Scottish Hills (8) – Buachaille Etive Mòr

The Beuckle--Buachaille Etive Mor

Buachaille Etive Mor from the West Highland Way

Anyone who has arrived at Glen Coe from the south—on the A82 road or on foot on the West Highland Way—will have noticed Buachaille Etive Mòr. It is the unmistakable conical mountain that dominates the entrance to the Glen. I took the picture to the right on my 2011 “The Kiss of Sweet Scottish Rain” walk but did not climb the peak. But I climbed it last October, and the ascent was special for near-perfect weather and magnificent views from beginning to end. The peak’s Gaelic name means The Great Herdsman of Etive, but the mountain is sometimes called, more simply, The Beuckle.

DATE: Saturday, October 6th, 2018.
START & FINISH: Beside the A82 3.5 miles west of Kingshouse Hotel (GPS 56.661463, -4.916200).
ROUTE: Glen-floor path (SW) into Lairig Gartain; after about 1.5 miles, left turn onto path (S) climbing to mountain ridge; ridge path (NE) over Stob na Doire to Stob Dearg, the highpoint of the Buachaille Etive Mòr ridge. Return by same route.
DISTANCE: About 8 miles.
TIME: 7 hours (8:30 a.m. to 3:30 p.m.)
TERRAIN: About 2,400 feet net elevation gain, more considered cumulatively. The section from the glen floor to Stob na Doire is steep, even a scramble here and there. Getting onto and off Stob na Doire is steep, but the ridge-walk is otherwise straightforward.
MAP: Ordnance Survey map downloaded to my tablet.

WEATHER: Mostly sunny, clear summits, little wind.

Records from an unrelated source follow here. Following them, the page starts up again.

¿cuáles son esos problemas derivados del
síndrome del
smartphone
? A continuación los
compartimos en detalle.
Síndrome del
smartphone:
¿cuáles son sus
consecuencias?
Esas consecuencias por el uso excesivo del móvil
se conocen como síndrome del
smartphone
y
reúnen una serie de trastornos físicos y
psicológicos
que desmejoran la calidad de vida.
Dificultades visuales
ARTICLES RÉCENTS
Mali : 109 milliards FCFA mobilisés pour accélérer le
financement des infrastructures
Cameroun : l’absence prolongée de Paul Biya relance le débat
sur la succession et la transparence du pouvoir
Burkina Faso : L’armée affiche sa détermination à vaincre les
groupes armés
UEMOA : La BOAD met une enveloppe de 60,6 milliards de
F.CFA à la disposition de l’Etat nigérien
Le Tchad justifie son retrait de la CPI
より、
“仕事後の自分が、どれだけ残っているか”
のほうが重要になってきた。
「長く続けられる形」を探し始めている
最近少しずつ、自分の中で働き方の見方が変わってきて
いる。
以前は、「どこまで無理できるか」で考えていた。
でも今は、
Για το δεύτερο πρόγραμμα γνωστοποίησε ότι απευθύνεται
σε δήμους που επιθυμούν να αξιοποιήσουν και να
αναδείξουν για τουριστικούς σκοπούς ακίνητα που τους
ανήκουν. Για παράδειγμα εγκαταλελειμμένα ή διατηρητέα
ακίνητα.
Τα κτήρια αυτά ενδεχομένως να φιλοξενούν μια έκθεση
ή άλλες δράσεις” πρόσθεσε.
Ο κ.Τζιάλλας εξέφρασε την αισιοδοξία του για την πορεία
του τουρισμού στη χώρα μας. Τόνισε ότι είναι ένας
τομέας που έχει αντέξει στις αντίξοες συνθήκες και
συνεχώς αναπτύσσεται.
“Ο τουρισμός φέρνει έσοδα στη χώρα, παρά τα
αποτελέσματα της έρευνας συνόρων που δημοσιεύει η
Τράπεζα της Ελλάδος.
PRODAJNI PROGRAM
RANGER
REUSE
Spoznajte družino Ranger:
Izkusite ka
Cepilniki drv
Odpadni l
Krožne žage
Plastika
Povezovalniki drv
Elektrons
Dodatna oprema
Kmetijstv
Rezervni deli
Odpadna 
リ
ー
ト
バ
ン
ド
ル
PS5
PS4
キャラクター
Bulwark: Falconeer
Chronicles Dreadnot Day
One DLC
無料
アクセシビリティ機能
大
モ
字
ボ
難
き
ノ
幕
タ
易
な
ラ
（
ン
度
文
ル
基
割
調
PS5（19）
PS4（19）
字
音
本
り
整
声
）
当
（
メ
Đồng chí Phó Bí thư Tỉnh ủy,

Cold early, with ice atop Stob na Doire (3,317 feet) on the outward leg.
WILDLIFE: I recall a bellowing stag early and, on the summit, a very well-fed crow (see THE HIKE IN PICTURES).

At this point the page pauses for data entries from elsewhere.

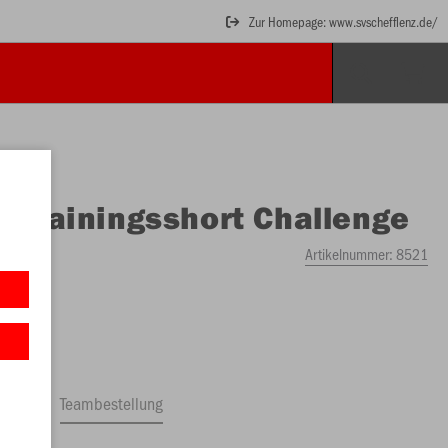
Zur Homepage: www.svschefflenz.de/
O
Trainingsshort Challenge
Artikelnummer:
8521
ftrag
Teambestellung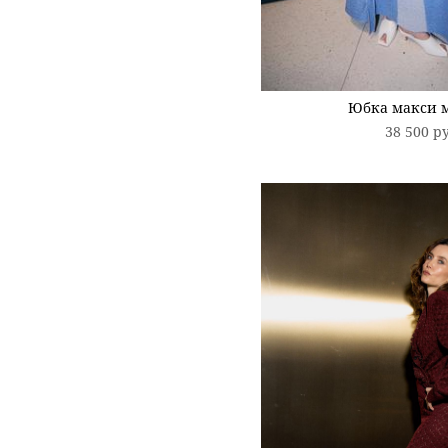
Юбка макси 
38 500 p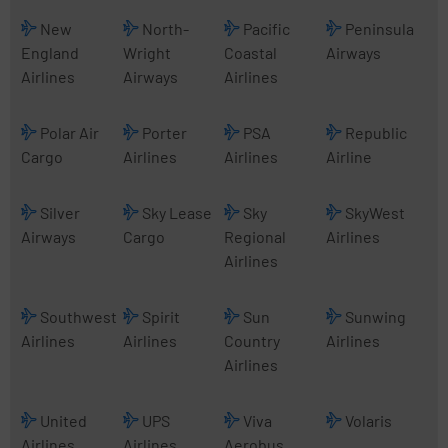
New
North-
Pacific
Peninsula
England
Wright
Coastal
Airways
Airlines
Airways
Airlines
Polar Air
Porter
PSA
Republic
Cargo
Airlines
Airlines
Airline
Silver
Sky Lease
Sky
SkyWest
Airways
Cargo
Regional
Airlines
Airlines
Southwest
Spirit
Sun
Sunwing
Airlines
Airlines
Country
Airlines
Airlines
United
UPS
Viva
Volaris
Airlines
Airlines
Aerobus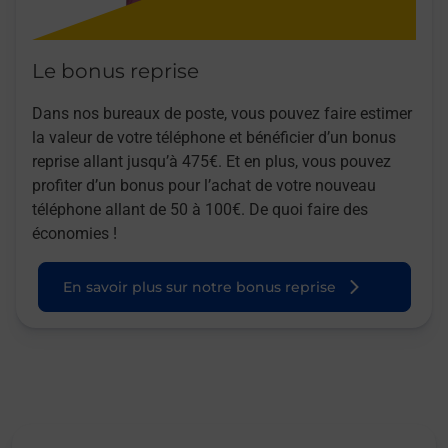
Le bonus reprise
Dans nos bureaux de poste, vous pouvez faire estimer
la valeur de votre téléphone et bénéficier d’un bonus
reprise allant jusqu’à 475€. Et en plus, vous pouvez
profiter d’un bonus pour l’achat de votre nouveau
téléphone allant de 50 à 100€. De quoi faire des
économies !
En savoir plus sur notre bonus reprise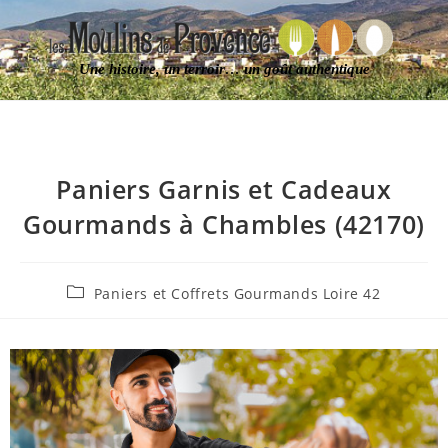
Une histoire, un terroir… un goût authentique
Paniers Garnis et Cadeaux
Gourmands à Chambles (42170)
Paniers et Coffrets Gourmands Loire 42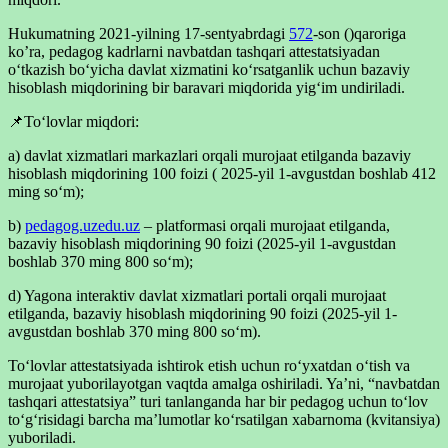
Hukumatning 2021-yilning 17-sentyabrdagi
572
-son ()qaroriga
ko’ra, pedagog kadrlarni navbatdan tashqari attestatsiyadan
oʻtkazish boʻyicha davlat xizmatini koʻrsatganlik uchun bazaviy
hisoblash miqdorining bir baravari miqdorida yigʻim undiriladi.
📌Toʻlovlar miqdori:
a) davlat xizmatlari markazlari orqali murojaat etilganda bazaviy
hisoblash miqdorining 100 foizi ( 2025-yil 1-avgustdan boshlab 412
ming soʻm);
b)
pedagog.uzedu.uz
– platformasi orqali murojaat etilganda,
bazaviy hisoblash miqdorining 90 foizi (2025-yil 1-avgustdan
boshlab 370 ming 800 soʻm);
d) Yagona interaktiv davlat xizmatlari portali orqali murojaat
etilganda, bazaviy hisoblash miqdorining 90 foizi (2025-yil 1-
avgustdan boshlab 370 ming 800 soʻm).
Toʻlovlar attestatsiyada ishtirok etish uchun roʻyxatdan oʻtish va
murojaat yuborilayotgan vaqtda amalga oshiriladi. Yaʼni, “navbatdan
tashqari attestatsiya” turi tanlanganda har bir pedagog uchun toʻlov
toʻgʻrisidagi barcha maʼlumotlar koʻrsatilgan xabarnoma (kvitansiya)
yuboriladi.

BREAKFAST: Coffee and shrink-wrapped muffin from a Glencoe Village gas station.
LUNCH: The usual trail rations—on Stob Dearg.
UPS: The whole outing, beginning to end.
DOWNS: Given the above, none, obviously.
KIT: The usual stuff.
COMPANY: There is a shorter route to the summit than the one I took. I had read that this Coire na Tulaich path was precarious in places and opted to avoid it. However, when I arrived at the top of the corrie, a stream of bolder hikers than I was emerging from it ready for the easy last leg to Stob Dearg. These hikers were a cheerful bunch; or at least a bunch cheered, like me, by the magnificent day and scene. “Aw, I wish I’d just stayed at home in front of the TV,” I remember joking with one guy. On the summit, even bolder climbers emerged—true mountaineers who had scaled Buachaille Etive Mòr’s NE face.

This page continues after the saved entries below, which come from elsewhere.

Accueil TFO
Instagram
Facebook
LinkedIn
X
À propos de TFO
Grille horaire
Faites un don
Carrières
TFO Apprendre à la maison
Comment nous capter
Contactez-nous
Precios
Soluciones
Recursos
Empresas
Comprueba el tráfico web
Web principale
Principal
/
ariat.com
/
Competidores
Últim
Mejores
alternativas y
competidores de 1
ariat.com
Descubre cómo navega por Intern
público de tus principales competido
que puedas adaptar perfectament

Scottish Hills (7) – Ben Nevis

the route up ben nevis (scotland's highest peak) is an immaculate trail

The path from the youth hostel meets the Mountain Track

When, last summer, I was making a list of Scottish hills to climb on my upcoming trip, I picked those that had intrigued me when I hiked beneath them on my The Kiss of Sweet Scottish Rain journey in 2011. I chose handsome hills, remote ones, and summits likely to command magnificent views. Two hills made the list because I had once begun to climb them and now wanted to finish the job.

Ben Nevis doesn’t really fit with any of these criteria. Handsome? Perhaps, but more like bulky. Remote? No. It’s right next to Fort William. Views? Far more often than not The Ben is wrapped in cloud. I certainly didn’t catch even a glimpse of its upper reaches on the days I spent nearby on my 2011 adventure. No, I put Ben Nevis on my list simply because it is the highest peak in the British Isles, the highest for 400 miles in every direction in fact. We are drawn to superlatives.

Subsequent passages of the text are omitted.